While doing some calculations for my balloon, I ran into some kind of roadblock now. I would like to get the time of descent by parachute from the altitudes these balloons reach (which are about 30000 m ASL). There is the well known formula for friction force, which is [math]F=0.5 \cdot \rho_{Air} \cdot v^2 \cdot A[/math]. If you equal that to payload mass times gravitational acceleration, you can solve for the velocity:

[math]v=\sqrt(\frac{m \cdot g}{0.5 \cdot \rho_{Air} \cdot A})[/math]
I got m and A, but I now would like to implement, that density is not uniform with altitude, but will increase from top to bottom, thus slowing the payload down more near the ground than high up. Any ideas? Would be very much appreciated!

 

[Loru]

I think there is no routine to calculate it all the way down, but you could divide atmosphere into small parts, calculate forces acting on payload/parachute stack for given parts of atmosphere. From that you can calculate velocity.
Nothing smarter come's to me right now.
Smaller step in density change you'll choose, more accurate results you'll gain

 

[tori]

Express the rho_air variable as a function that returns the density at a given altitude, let's call that density(h) where h is the current altitude. If you plug it in your equation you'll end up with a graph of terminal velocity vs. altitude.

Now distance divided by average velocity yields travel time, which is what we're after. We need to find the average speed of the object, which is given by a definite integral over the altitude range divided by the length of the range:

[math]\frac{\int_0^{h_m} f(h) dh}{h_m}[/math]
f(x) being your velocity function and h_m being the maximum (peak) altitude.

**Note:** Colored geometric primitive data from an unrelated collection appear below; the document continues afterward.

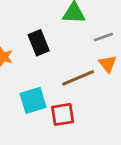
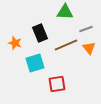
brown line: (78, 78) -> (66, 45), moved
cyan square: (33, 100) -> (35, 63), moved

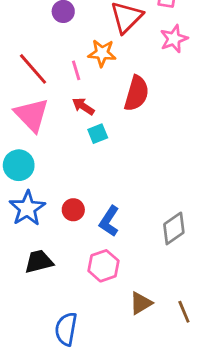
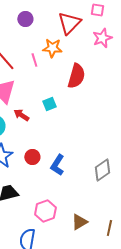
red arrow: (83, 106) -> (21, 115), moved
pink hexagon: (103, 266) -> (45, 211), moved
brown line: (184, 312) -> (109, 228), turned 35

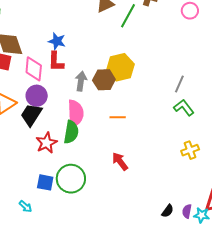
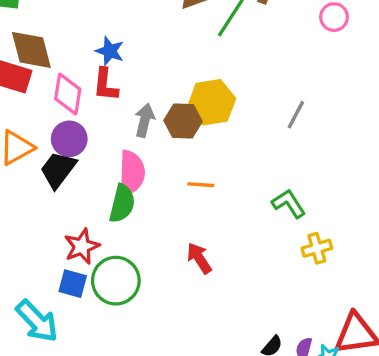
gray line: (179, 84) -> (296, 115), moved
green L-shape: (184, 108) -> (289, 204), moved
red star: (46, 143) -> (82, 246), moved
cyan arrow: (25, 206) -> (37, 321), size x2.0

---------- Post added 06-06-10 at 12:58 AM ---------- Previous post was 06-05-10 at 11:25 PM ----------

This got me a little interested

Using the data from this table, I approximated atmospheric density (kg/m³) vs. altitude (m) into this function:

[math]density(h) = \frac{1.225 - h \cdot 0.0000291}{1+h \cdot 0.00015}[/math]
It's approximate, but it'll do (this is its graph (orange) compared to real pressures (blue)).

Your function provides terminal velocity at an altitude h (m). I added the drag coefficient term, because dome-shaped parachutes have C_d ≈ 1.5, which would influence the result considerably (for example allowing you to use a 40% smaller dome chute for the same effect a flat one would have).

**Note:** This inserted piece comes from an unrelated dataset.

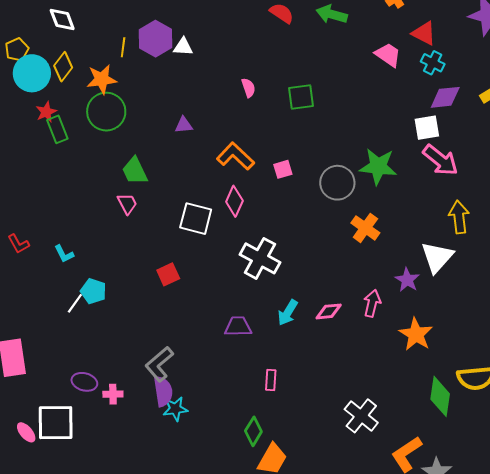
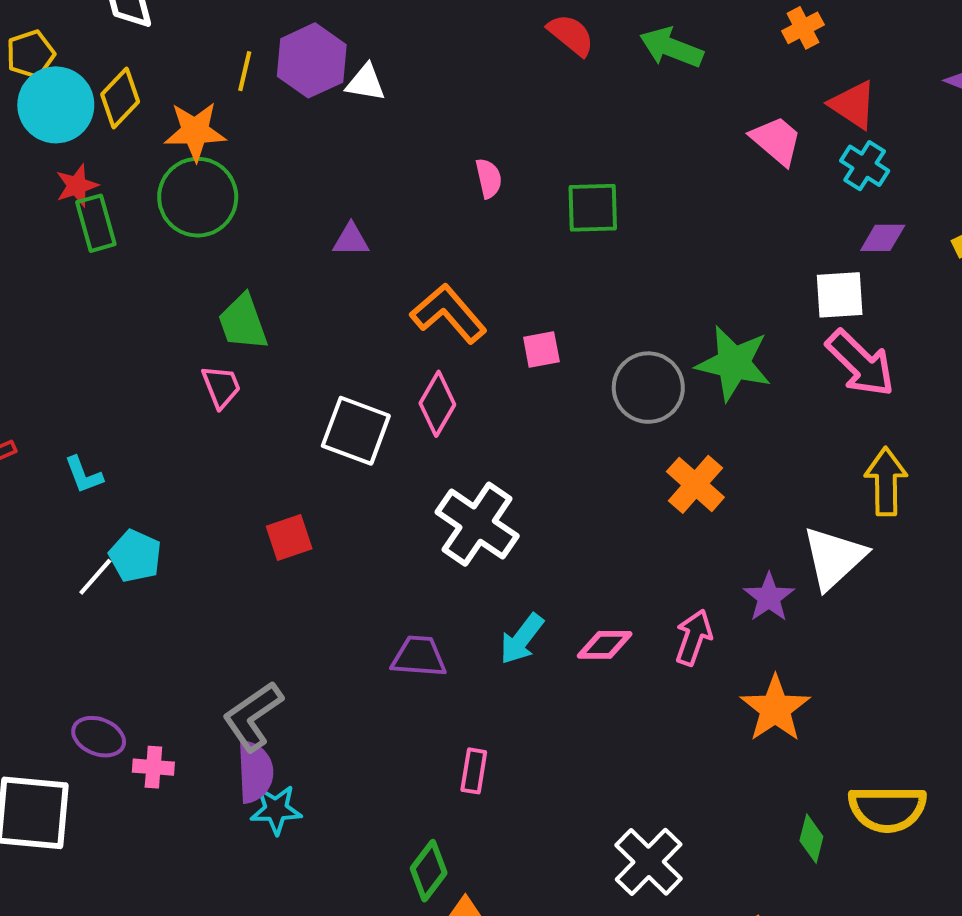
purple diamond: (445, 97) -> (883, 238), size x0.7
green diamond: (440, 396) -> (811, 839), size x0.6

[math]velocity(h) = \sqrt{\frac{2 \cdot m \cdot g}{density(h) \cdot A \cdot C_d}}[/math]
Descent time is vertical distance divided by average vertical speed:

[math]t = \frac{s}{v}[/math]
To get average value of a function you integrate it over a given range and divide it by this range, the range being your balloon cut-off altitude, or 's':

[math]v = \frac{\int_0^s velocity(h) \, dh}{s} = \frac{\int_0^s \sqrt{\frac{2 \cdot m \cdot g \cdot (1 + h \cdot 0.00015)}{A \cdot C_d \cdot (1.225 - h \cdot 0.0000291)}} \, dh}{s}[/math]
Now integrating this would get you an equation that looks something like this. That's a no-no. So instead of an accurate analytical solution we'll do an approximate numerical one.

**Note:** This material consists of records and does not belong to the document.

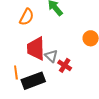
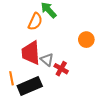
orange semicircle: (27, 17) -> (35, 22), moved

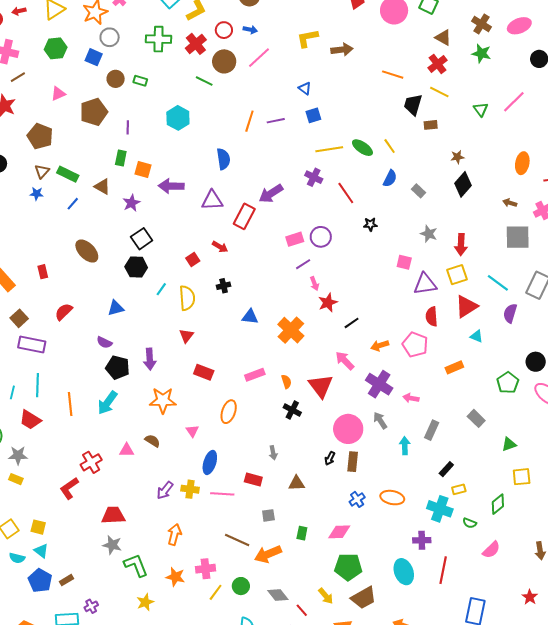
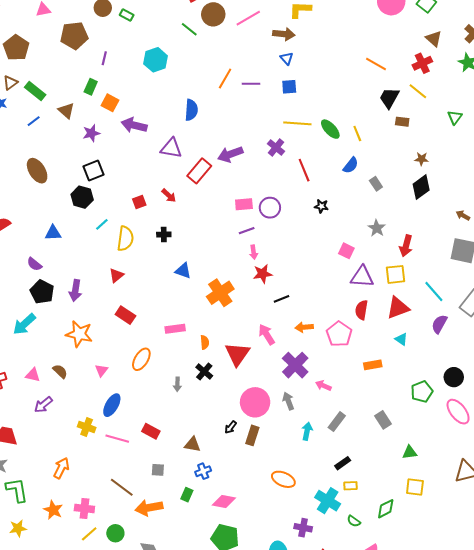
brown arrow: (342, 50) -> (284, 34), moved
gray arrow: (273, 453) -> (177, 384), moved
purple arrow: (165, 490) -> (43, 405), moved
blue cross: (357, 499) -> (203, 471), moved

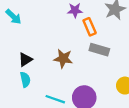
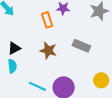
orange rectangle: (90, 27) -> (47, 20), moved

We'll divide the altitude range (0 to 30000 m) into 100-meter slices and calculate the terminal velocity for each one. Then we'll add them together multiplied by 100 (width of our slice). In pseudocode that would look something like this:

h = 30000.0
step = 100
sum = 0.0
while h > 0:
     sum += velocity(h) * step
     h -= step

At the end of this code the 'sum' variable holds the approximate value of the integral. Divide it by 30000 meters and you get your average descent velocity. Divide those 30000 meters by that velocity and you get your descent time in seconds.

For a 2kg payload on a 1m² flat parachute (C_d = 1.0) this would yield an average descent speed of 13.5 m/s (over 320 km/h in space and just 20 km/h at touchdown) with a descent time of 37 minutes, pretty average for most ballons.